Дойдя до меня по моим же следам, Уриель остановился и обхватил руками мои ноги.

— А вот и мы, — сказал он и выдохнул.

— Уриель, уходи.

— Ты ничего не сможешь со мной сделать. Я вот он. Других ты убил. Это помогло? — Он начал что-то напевать, поставил масляную лампу в снег и вытащил из своей куртки металлическую пластину величиной не больше книги. Я видел пятна супа на его одежде, шишки и замерзшую кровавую корку на лбу, там, где я стукнул его кастрюлей.

— Тебе следовало бы сдерживаться. Стой спокойно, господин. Вот это я просуну тебе под ноги. Тебе нельзя поворачиваться и нельзя поднимать сапоги, ты меня понимаешь? — Он серьезно и внимательно посмотрел на меня своими маленькими темными глазами. — Скажи да, если понял, как будешь действовать.

— Уриель…

— Говори шепотом, если не можешь по-другому.

— …Да.

Он наклонился и медленно стал подсовывать металлическую пластинку между спрятанной в снегу миной и моим сапогом, высунув от напряжения язык и прикусив его своими острыми зубами. Я приподнял пятку, и в то время как тяжесть моего тела переместилась на икры, почувствовал, как Уриель поначалу еле заметно просунул свой сапог под мой на металлическую пластинку, и затем, громко напевая, встал на нее всем своим весом, а меня, все еще держа за ноги, оттолкнул в сторону. Я не мог сопротивляться и оказался свободно стоящим на снегу, в то время как он стоял на мине.

— Возвращайся по моим следам к своей лошади, — сказал он, сел на корточки и натянул на себя свою куртку. — Иди, господин.

— Почему ты это сделал?

— Уриель это хорошо знает. А ты этого не знаешь. Я читал книгу на твоем языке, человек с юга, годами читал. Так оно и было. Так я выучил язык чичева. Ты должен найти того, кого ищешь, дышащего паром мужчину. Он так говорит. Будь ко мне снисходительным. У меня шумит в голове, чива. Я не боюсь. Иди же.

— Но почему, Уриель?

— Слышишь, как звенят колокольчики, господин?

— Нет.

— Как они чудесно звенят!

Продолжать разговор было бессмысленно. Мое тело — это мое тело. Или я опять встаю на мину, или бегу назад, к своему коню. Уриель начал в темноте говорить на языке чичева, его монотонный голос тихо разносился по полю:

— Maria ojera amaji a mulungu mutipemferere ife tsopano ndi pa ntawi sosata, Amen…

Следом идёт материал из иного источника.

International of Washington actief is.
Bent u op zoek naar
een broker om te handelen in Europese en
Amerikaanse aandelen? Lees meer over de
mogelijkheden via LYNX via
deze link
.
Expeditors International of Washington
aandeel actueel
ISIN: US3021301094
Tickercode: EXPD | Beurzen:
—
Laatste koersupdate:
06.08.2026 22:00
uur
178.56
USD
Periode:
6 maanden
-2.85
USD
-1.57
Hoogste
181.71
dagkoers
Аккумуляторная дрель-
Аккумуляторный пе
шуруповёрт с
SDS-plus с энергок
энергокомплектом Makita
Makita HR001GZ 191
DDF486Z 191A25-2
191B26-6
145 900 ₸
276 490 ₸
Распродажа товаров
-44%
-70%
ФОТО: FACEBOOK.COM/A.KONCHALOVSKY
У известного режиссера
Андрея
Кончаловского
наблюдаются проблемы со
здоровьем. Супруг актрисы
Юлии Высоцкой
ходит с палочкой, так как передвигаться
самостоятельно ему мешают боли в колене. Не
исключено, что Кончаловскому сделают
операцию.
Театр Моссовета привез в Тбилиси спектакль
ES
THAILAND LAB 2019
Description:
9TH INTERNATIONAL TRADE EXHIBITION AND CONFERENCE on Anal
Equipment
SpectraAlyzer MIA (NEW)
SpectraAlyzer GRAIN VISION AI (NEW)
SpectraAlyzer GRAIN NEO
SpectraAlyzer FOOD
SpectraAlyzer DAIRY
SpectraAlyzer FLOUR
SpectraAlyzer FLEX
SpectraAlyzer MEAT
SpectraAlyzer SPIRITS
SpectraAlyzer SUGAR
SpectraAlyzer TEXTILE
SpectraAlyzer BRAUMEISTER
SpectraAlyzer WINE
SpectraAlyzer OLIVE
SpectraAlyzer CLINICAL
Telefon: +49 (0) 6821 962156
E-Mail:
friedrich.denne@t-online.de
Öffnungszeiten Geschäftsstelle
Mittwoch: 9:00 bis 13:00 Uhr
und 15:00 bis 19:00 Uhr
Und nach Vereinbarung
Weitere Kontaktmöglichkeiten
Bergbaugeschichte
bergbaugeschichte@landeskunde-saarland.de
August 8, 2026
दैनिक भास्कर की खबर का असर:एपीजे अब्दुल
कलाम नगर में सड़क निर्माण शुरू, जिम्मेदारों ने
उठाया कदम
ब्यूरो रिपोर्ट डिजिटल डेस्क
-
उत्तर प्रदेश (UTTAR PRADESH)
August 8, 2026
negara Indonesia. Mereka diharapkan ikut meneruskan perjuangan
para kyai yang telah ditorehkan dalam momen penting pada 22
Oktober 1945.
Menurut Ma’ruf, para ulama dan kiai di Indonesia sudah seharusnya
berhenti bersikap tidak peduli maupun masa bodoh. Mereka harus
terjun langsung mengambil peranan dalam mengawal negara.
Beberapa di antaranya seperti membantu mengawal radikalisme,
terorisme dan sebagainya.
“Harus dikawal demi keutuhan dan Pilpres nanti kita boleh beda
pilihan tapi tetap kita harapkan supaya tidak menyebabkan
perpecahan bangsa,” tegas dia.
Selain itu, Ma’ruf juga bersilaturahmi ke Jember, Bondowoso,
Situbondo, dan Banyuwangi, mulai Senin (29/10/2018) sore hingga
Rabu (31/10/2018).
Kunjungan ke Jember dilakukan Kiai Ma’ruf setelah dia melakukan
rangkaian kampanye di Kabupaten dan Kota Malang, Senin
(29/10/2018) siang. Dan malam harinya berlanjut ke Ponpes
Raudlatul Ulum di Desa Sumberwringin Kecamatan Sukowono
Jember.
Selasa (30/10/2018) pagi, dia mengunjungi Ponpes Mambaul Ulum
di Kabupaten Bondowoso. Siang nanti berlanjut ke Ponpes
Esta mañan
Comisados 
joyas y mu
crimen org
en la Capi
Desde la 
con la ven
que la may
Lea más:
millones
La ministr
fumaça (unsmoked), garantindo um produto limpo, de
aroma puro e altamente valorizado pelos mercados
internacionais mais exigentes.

На горизонте, на востоке забрезжил свет нового дня, вероятно, было уже шесть часов утра. Безумно усталый, я скакал навстречу робко показавшемуся дню и горному Редуту. Вдали, позади себя, я услышал глухой взрыв, мой конь прижал уши, остановился и прислушался, но слышно было только ужасное эхо, которое отражалось от тихих, покрытых снегом склонов гор.

VIII

Наконец передо мной показались горы. Вершина Шрекхорна была затянута облаками, далеко за ней, невидимый, располагался пик Ленина и те горные цепи, что скрывали в своем чреве Редут. Я проскакал десятки верст через вытянутую в длину долину, простиравшуюся между грядами предгорий, и добрался в полдень до скромного местечка под названием Майринген. Несколько солдат стояли неподалеку от здания фабрики, в торце и крыше которого зияла огромная дыра; они заняли позиции за мешками с песком на выходе из деревни; солнце время от времени пробивалось сквозь облака.